40P - Regulation of glucose transporters by protein kinases in cancer cells

Date 11 September 2017
Event ESMO 2017 Congress
Session Poster display session
Topics Cancer biology
Basic Scientific Principles
Presenter Andreia Henriques
Citation Annals of Oncology (2017) 28 (suppl_5): v1-v21. 10.1093/annonc/mdx361
Authors A.A. Henriques, P. Matos, P. Jordan
  • Human Genetics Department, Instituto Nacional de Saúde Doutor Ricardo Jorge, 1649-016 - Lisboa/PT



Cancer cells require increased glucose supply to sustain proliferation. One mechanism involves increased expression of glucose transporter (GLUT) genes. But insulin has revealed that protein phosphorylation is another key mechanism in glucose uptake regulation: insulin binding to responsive cells triggers a signalling cascade with phosphorylation of TBC1D4, a negative regulator of endosomal GLUT trafficking, so that more transporters are inserted into the plasma membrane. Previous work from the host lab has identified the family of WNK protein kinases and shown that WNK1 can also phosphorylate TBC1D4 and promote GLUT translocation to the cell surface. Our objective is to understand the contribution of WNK1 to glucose uptake in colorectal cancer cells. Our objective is to understand the contribution of WNK1 to glucose uptake in colorectal cancer cells.

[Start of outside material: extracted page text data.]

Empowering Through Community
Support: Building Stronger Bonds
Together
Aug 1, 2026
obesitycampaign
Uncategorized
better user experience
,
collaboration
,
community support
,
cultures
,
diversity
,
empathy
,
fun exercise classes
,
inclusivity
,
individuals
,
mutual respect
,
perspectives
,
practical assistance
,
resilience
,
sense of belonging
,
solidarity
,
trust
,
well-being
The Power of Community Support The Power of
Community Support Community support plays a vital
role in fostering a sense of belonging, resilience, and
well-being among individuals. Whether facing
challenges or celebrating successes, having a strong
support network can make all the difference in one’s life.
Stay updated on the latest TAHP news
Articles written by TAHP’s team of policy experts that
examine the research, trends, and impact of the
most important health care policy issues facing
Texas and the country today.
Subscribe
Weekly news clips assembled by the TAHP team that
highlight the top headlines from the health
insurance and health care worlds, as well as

To characterize the role of WNK1, various colorectal cell lines were first cultivated with different glucose concentrations. Levels of GLUT1 at the cell surface were compared under these conditions and the effect of depleting WNK1 expression by siRNA determined.

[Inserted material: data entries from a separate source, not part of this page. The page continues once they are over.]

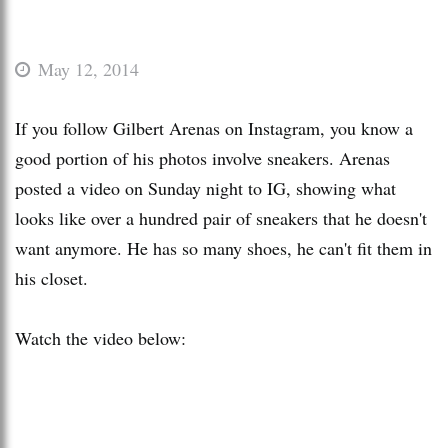
May 12, 2014
If you follow Gilbert Arenas on Instagram, you know a
good portion of his photos involve sneakers. Arenas
posted a video on Sunday night to IG, showing what
looks like over a hundred pair of sneakers that he doesn't
want anymore. He has so many shoes, he can't fit them in
his closet.
Watch the video below:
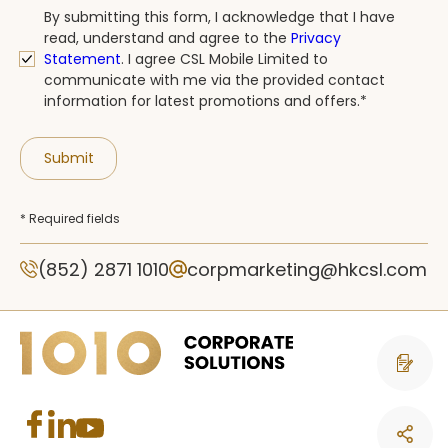
By submitting this form, I acknowledge that I have
read, understand and agree to the
Privacy
Statement
.
I agree CSL Mobile Limited to
communicate with me via the provided contact
information for latest promotions and offers.*
Submit
* Required fields
(852) 2871 1010
corpmarketing@hkcsl.com
Contact 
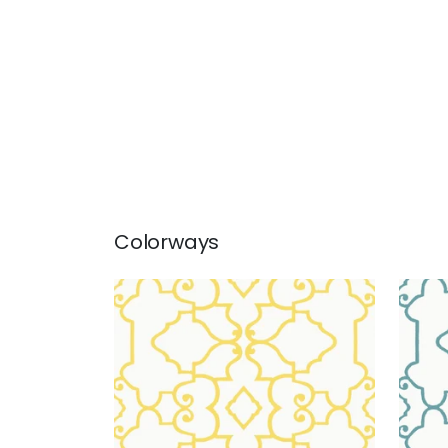
Colorways
OGDEN
OG
Wallpaper
|
Yellow
Wal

For selected conditions, key cell cycle or apoptotic marker proteins were analysed by Western blot and revealed higher apoptotic and cell-cycle arrest phenotypes in WNK1-depleted cells cultured in low glucose medium. In order to dissect key phosphorylation events involved in GLUT1 regulation, mass spectrometry analysis revealed that WNK1 phosphorylates TBC1D4 and the functionally related TBC1D1 at unique Serine residues. The corresponding phospho-mimetic mutants are currently being tested for their ability to increase GLUT1 translocation.

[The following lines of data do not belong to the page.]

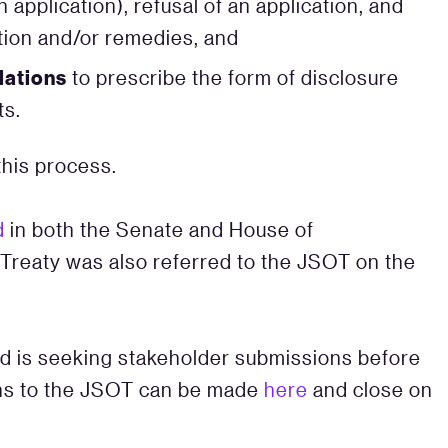
application), refusal of an application, and
tion and/or remedies, and
lations
to prescribe the form of disclosure
ts.
this process.
d
in both the Senate and House of
Treaty was also referred to the JSOT on the
d is seeking stakeholder submissions before
ons to the JSOT can be made
here
and close on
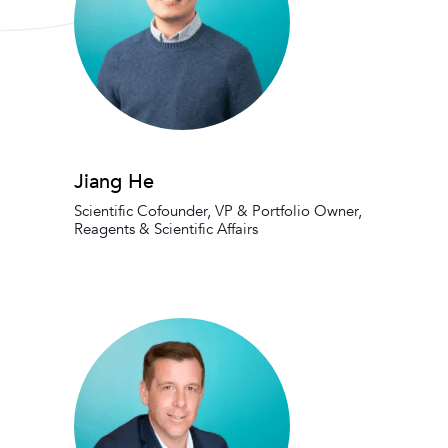
Jiang He
Scientific Cofounder, VP & Portfolio Owner,
Reagents & Scientific Affairs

Together, these studies will elucidate the molecular details regulating the translocation of glucose transporters in cancer cells and have the potential to identify novel therapeutic targets.

Clinical trial identification

Legal entity responsible for the study

Peter Jordan


Fundação para a Ciência e Tecnologia BioISI - Biosystems and Integrative Sciences Institute


All authors have declared no conflicts of interest.